Measurement of total OH reactivity in the urban atmosphere by Chemical Perturbation using a Laser-Induced Fluorescence technique

A measurement system of total OH reactivity in the atmosphere has been newly developed by chemical perturbation using a laser-induced fluorescence method. Ambient air was introduced into a flow tube placed just above an OH detector. In the flow tube, a pulsed 266-nm laser (a fourth harmonic of Nd:YAG laser) with a low repetition rate (0.5 - 10 Hz) was irradiated. OH is generated in the photolysis of ozone by the UV laser. The OH reacts with trace species in the reaction tube and the concentrations of OH are decreased with time after irradiating the laser pulse. The OH decay in the flow tube is measured by laser-induced fluorescence. The air in the reaction tube was introduced into a low-pressure ( ∼ 300 Pa) fluorescence detection cell through an orifice (1-mm diameter), which was settled at the center of the radial cross section of the flow tube. The A-X(0,0) Q₁(2) line of OH (λ ∼ 308 nm) was excited by use of a tunable frequency-doubled dye laser pumped by a second harmonic of the Nd:YVO₄ laser with a repetition rate of 10 kHz. The resonant fluorescence was detected using a photomultiplier tube. When concentrations of the species which react with OH radicals are much higher than the OH radicals, it is expected that the OH decay rate is pseudo-first order. The time profile of the measured LIF signal was fit to single-exponential curve and then the decay rate was determined by use of the fitting expression.

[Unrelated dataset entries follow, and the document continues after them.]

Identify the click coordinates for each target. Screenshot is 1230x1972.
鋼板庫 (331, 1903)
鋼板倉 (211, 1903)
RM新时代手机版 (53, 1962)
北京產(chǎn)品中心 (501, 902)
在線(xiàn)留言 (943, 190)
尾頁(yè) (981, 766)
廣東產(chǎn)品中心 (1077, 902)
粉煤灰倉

The decay rates of zero air with known amount of CO were measured and the obtained second-order rate coefficient agreed excellently with the previous reported value. Field observations were conducted in Tokyo Metropolitan University in July and August 2003. Simultaneous measurements of O₃, CO, SO₂, NO, NO₂, VOCs, OVOCs, temperature and relative humidity were made during the observations. The measured OH reactivities were usually higher than the calculated values using simultaneously measured concentrations of various trace species and the rate coefficients of OH and the trace gases. This disagreement would be due to existence of unknown species reacting with OH and/or the uncertainty of the OH + NO₂ reaction rate coefficient. OH uptake on particles was not confirmed during this observation.